L’Internationale démocratique et le « désarmement des haines »
À partir de 1920, Marc Sangnier (1873-1950) est le principal héraut du pacifisme catholique français. Ancien chef du Sillon, membre de la Société Gratry, il engage les forces de sa Ligue de la Jeune République dans la réconciliation franco-allemande pour que la Grande Guerre soit bien la « der des ders ». C’est le but de l’Internationale démocratique pour la paix. Non confessionnelle – les protestants Ferdinand Buisson et Ludwig Quidde (1858-1941), prix Nobel de la paix 1927, en sont des membres actifs – sa « majorité dynamique » est néanmoins nettement catholique. Le premier congrès démocratique à Paris, en décembre 1921, donne corps aux propos tenus par Sangnier dès juin 1919 dans son article « Et maintenant ! » : l’objectif est de « renouveler intérieurement les peuples » en s’appuyant sur toutes les forces morales et religieuses et de « désarmer les haines », sans quoi tout désarmement matériel reste illusoire. Les autres catholiques sont ses interlocuteurs privilégiés, les Allemands au premier chef : lors de la réunion publique de clôture, Sangnier donne ainsi la parole à l’abbé Max-Josef Metzger (1887-1944) de l’Internacio katolika (IKA) Cette « Internationale catholique » et espérantiste fondée à La Haye en août 1920 est établie à Graz en Autriche. Metzger est aussi lié à la Ligue des catholiques allemands pour la paix, principalement représentée aux congrès par l’abbé Magnus Jocham (1886-1923), le père Franciskus Maria Stratmann (1883-1971) et un ancien sillonniste, Josef Probst. Les mouvements de jeunesse Quickborn et Großdeutschen jouent enfin un rôle majeur lors du congrès de 1923, à Fribourg-en-Brisgau. Jusqu’en 1925, l’Italie est présente avec le Partito popolare italiano de Don Sturzo (1871-1959), notamment le prince Rufo Ruffo della Scaletta (1885-1959.) Mais le PPI disparaît en 1926, miné par des tensions internes et l’enracinement du fascisme. Luigi Sturzo, exilé, ne représente plus que lui-même lors des congrès suivants.

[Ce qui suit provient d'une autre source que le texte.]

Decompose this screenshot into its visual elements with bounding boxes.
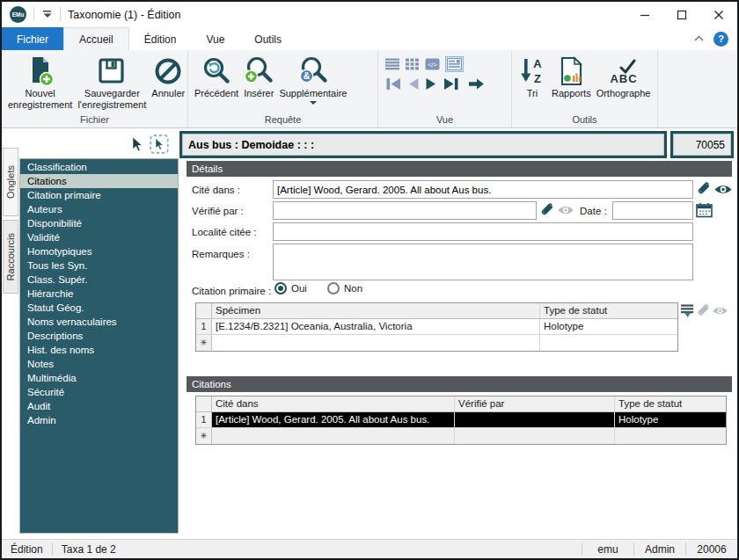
primary-citation-yes-option: Oui (274, 282, 307, 295)
close-button[interactable] (700, 2, 737, 27)
primary-citation-no-option: Non (327, 282, 362, 295)
status-type-column-header: Type de statut (540, 303, 676, 318)
last-record-button[interactable] (443, 77, 459, 93)
radio-non[interactable] (327, 282, 340, 295)
tab-vue[interactable]: Vue (191, 27, 239, 50)
autofill-icon[interactable] (681, 303, 696, 318)
citation-cited-in-cell[interactable]: [Article] Wood, Gerard. 2005. All about … (212, 412, 455, 427)
tab-outils[interactable]: Outils (239, 27, 296, 50)
list-view-button[interactable] (385, 58, 400, 70)
citations-table: Cité dans Vérifié par Type de statut 1 [… (195, 396, 727, 445)
collapse-ribbon-icon[interactable] (693, 33, 705, 45)
grid-view-button[interactable] (406, 58, 420, 70)
maximize-button[interactable] (663, 2, 700, 27)
sidebar-item-tous-les-syn[interactable]: Tous les Syn. (20, 258, 178, 273)
text-view-button[interactable]: </> (425, 58, 440, 70)
specimen-new-row[interactable]: ✳ (196, 335, 677, 351)
specimen-row-1[interactable]: 1 [E.1234/B.2321] Oceania, Australia, Vi… (196, 319, 677, 335)
sidebar-item-notes[interactable]: Notes (20, 357, 178, 371)
sidebar-item-securite[interactable]: Sécurité (20, 385, 178, 399)
ribbon: Nouvel enregistrement Sauvegarder l'enre… (2, 50, 737, 128)
ribbon-group-fichier: Nouvel enregistrement Sauvegarder l'enre… (2, 50, 188, 127)
statusbar: Édition Taxa 1 de 2 emu Admin 20006 (2, 539, 737, 558)
sidebar-item-disponibilite[interactable]: Disponibilité (20, 216, 178, 230)
minimize-button[interactable] (626, 2, 663, 27)
previous-record-button[interactable] (406, 77, 420, 93)
sidebar-item-multimedia[interactable]: Multimédia (20, 371, 178, 385)
calendar-icon[interactable] (696, 202, 713, 218)
record-number: 70055 (673, 134, 731, 156)
help-button[interactable]: ? (713, 32, 728, 47)
sidebar-item-classification[interactable]: Classification (20, 160, 178, 174)
additional-query-button[interactable]: & Supplémentaire (276, 53, 349, 105)
sidebar-item-descriptions[interactable]: Descriptions (20, 329, 178, 343)
view-specimen-icon-disabled (712, 305, 728, 316)
new-row-marker: ✳ (196, 335, 212, 351)
verified-by-label: Vérifié par : (192, 206, 244, 216)
cited-locality-input[interactable] (273, 222, 693, 241)
citation-status-cell[interactable]: Holotype (615, 412, 726, 427)
sidebar-item-auteurs[interactable]: Auteurs (20, 202, 178, 216)
save-record-button[interactable]: Sauvegarder l'enregistrement (75, 53, 149, 110)
sidebar-item-citations[interactable]: Citations (20, 174, 178, 188)
radio-oui[interactable] (274, 282, 287, 295)
next-record-button[interactable] (425, 77, 438, 93)
form-view-button[interactable] (445, 56, 464, 72)
reports-button[interactable]: Rapports (549, 53, 594, 99)
specimen-cell[interactable]: [E.1234/B.2321] Oceania, Australia, Vict… (212, 319, 540, 334)
ribbon-group-vue: </> Vue (378, 50, 512, 127)
tab-accueil[interactable]: Accueil (63, 27, 129, 50)
sidebar-item-audit[interactable]: Audit (20, 399, 178, 413)
cancel-icon (153, 55, 183, 88)
new-record-button[interactable]: Nouvel enregistrement (5, 53, 75, 110)
sidebar-item-validite[interactable]: Validité (20, 230, 178, 244)
titlebar-separator (60, 8, 61, 21)
date-label: Date : (580, 206, 607, 216)
attach-verified-by-icon[interactable] (539, 202, 556, 219)
attach-specimen-icon-disabled (696, 303, 712, 319)
attach-cited-in-icon[interactable] (696, 181, 713, 198)
specimen-status-cell[interactable]: Holotype (540, 319, 676, 334)
select-mode-cursor-icon[interactable] (150, 135, 169, 156)
sort-button[interactable]: AZ Tri (516, 53, 549, 99)
group-label-requete: Requête (192, 113, 374, 127)
citation-verified-by-cell[interactable] (455, 412, 615, 427)
sidebar-item-class-super[interactable]: Class. Supér. (20, 273, 178, 287)
spellcheck-button[interactable]: ABC Orthographe (594, 53, 654, 99)
citations-row-1-selected[interactable]: 1 [Article] Wood, Gerard. 2005. All abou… (196, 412, 726, 428)
goto-record-button[interactable] (468, 77, 485, 93)
group-label-outils: Outils (516, 113, 654, 127)
cancel-button[interactable]: Annuler (149, 53, 187, 99)
side-tab-onglets[interactable]: Onglets (3, 148, 18, 216)
status-connection: emu (582, 543, 633, 556)
citations-new-row[interactable]: ✳ (196, 428, 726, 444)
quick-access-dropdown-icon[interactable] (41, 9, 53, 21)
remarks-textarea[interactable] (273, 244, 693, 280)
verified-by-column-header: Vérifié par (455, 396, 615, 411)
sidebar-item-homotypiques[interactable]: Homotypiques (20, 244, 178, 258)
first-record-button[interactable] (385, 77, 401, 93)
ribbon-group-requete: Précédent Insérer & Supplémentaire Requê… (188, 50, 378, 127)
sidebar-item-admin[interactable]: Admin (20, 413, 178, 427)
previous-query-button[interactable]: Précédent (192, 53, 241, 99)
svg-text:Z: Z (534, 72, 541, 85)
select-cursor-icon[interactable] (130, 136, 143, 155)
cited-in-column-header: Cité dans (212, 396, 455, 411)
view-verified-by-icon-disabled (557, 204, 574, 216)
side-tab-raccourcis[interactable]: Raccourcis (3, 220, 18, 294)
insert-button[interactable]: Insérer (241, 53, 276, 99)
sidebar-item-statut-geog[interactable]: Statut Géog. (20, 301, 178, 315)
window-controls (626, 2, 737, 27)
group-label-vue: Vue (382, 113, 508, 127)
tab-edition[interactable]: Édition (129, 27, 192, 50)
sidebar-item-noms-vernaculaires[interactable]: Noms vernaculaires (20, 315, 178, 329)
emu-taxonomy-edit-window: EMu Taxonomie (1) - Édition Fichier Accu… (0, 0, 739, 560)
date-input[interactable] (612, 201, 693, 220)
cited-in-input[interactable] (273, 180, 693, 199)
sidebar-item-hist-des-noms[interactable]: Hist. des noms (20, 343, 178, 357)
verified-by-input[interactable] (273, 201, 537, 220)
sidebar-item-hierarchie[interactable]: Hiérarchie (20, 287, 178, 301)
sidebar-item-citation-primaire[interactable]: Citation primaire (20, 188, 178, 202)
view-cited-in-icon[interactable] (713, 183, 733, 196)
tab-fichier[interactable]: Fichier (2, 27, 63, 50)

Pour les autres pays européens, ce sont des personnalités plus que des mouvements qui s’engagent : Mgr Alexandre Giesswein (1856-1923), prélat hongrois, fondateur en 1905 de la Fédération nationale des associations chrétiennes sociales, député et militant espérantiste ; l’abbé Joseph Cardijn (1882-1967), fondateur de la Jeunesse ouvrière catholique (JOC) en 1925, Jacques Basyn (1901-1982) de l’Association catholique de la jeunesse belge, futur ministre, ou le sénateur Albert Carnoy (1878-1961) pour la Belgique ; Mgr Karl Drexel (1872-1954) prélat et député du Parti chrétien social pour l’Autriche ; Juan Aguilar Jiménez, chanoine de la cathédrale de Madrid pour l’Espagne. Cet inventaire, non exhaustif, témoigne du déséquilibre par rapport à l’axe franco-allemand, socle de l’Internationale démocratique. Ainsi, durant le grand congrès de Bierville qui rassemble plus de cinq mille pacifistes en août 1926 dans le château de Marc Sangnier, 59 % des participants sont allemands, 31 % français. L’ensemble du monde catholique hexagonal est représenté, à l’exception des nationalistes. C’est à l’occasion de ce rassemblement que naît l’idée des compagnons de Saint-François, chez Joseph Folliet (1903-1972) et René Beaugey († 1970) très marqués par les Quickborn : il s’agit de former un groupe de « jeunes pèlerins catholiques pour la paix », à la fois pacifiques et pacifistes. Franz Stock (1904-1948), rencontré à Bierville, est le premier compagnon allemand. Acmé de l’Internationale démocratique, Bierville voit aussi apparaître la première fêlure à propos de l’objection de conscience : le rejet de la motion allemande en sa faveur, présentée par le docteur Nikolaus Ehlen (1886-1965), catholique social, laisse des séquelles durables.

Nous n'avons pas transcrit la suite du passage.